WHAT NEEDS TO BE DONE — Below are the entries. Set down exactly the line containing "(Art. 1, Absätze 125 und 127 vom Gesetz Nr" and each line after it.

+ + + + +

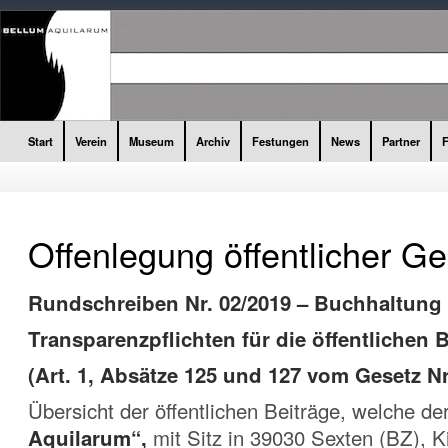
Start
Verein
Museum
Archiv
Festungen
News
Partner
Offenlegung öffentlicher Ge
Rundschreiben Nr. 02/2019 – Buchhaltung
Transparenzpflichten für die öffentlichen 
(Art. 1, Absätze 125 und 127 vom Gesetz Nr
Übersicht der öffentlichen Beiträge, welche de
Aquilarum“,
mit Sitz in 39030 Sexten (BZ), K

+ + + + +

ANSWER TO THE EXERCISE —
(Art. 1, Absätze 125 und 127 vom Gesetz Nr
Übersicht der öffentlichen Beiträge, welche de
Aquilarum“,
mit Sitz in 39030 Sexten (BZ), K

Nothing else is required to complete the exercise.